Try it :: Reproduce the closing part of the entries exactly: the line with "Space is limited, so please" and all lines after it, ending with the last line, and nothing else.
--- Data supplied Enclosed Below ---
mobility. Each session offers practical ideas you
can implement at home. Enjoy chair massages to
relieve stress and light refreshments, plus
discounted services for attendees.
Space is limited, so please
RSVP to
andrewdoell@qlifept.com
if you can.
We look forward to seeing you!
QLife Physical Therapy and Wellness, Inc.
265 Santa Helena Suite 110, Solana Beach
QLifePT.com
--- End of Enclosed Data supplied ---
Answer to the exercise ::
Space is limited, so please
RSVP to
andrewdoell@qlifept.com
if you can.
We look forward to seeing you!
QLife Physical Therapy and Wellness, Inc.
265 Santa Helena Suite 110, Solana Beach
QLifePT.com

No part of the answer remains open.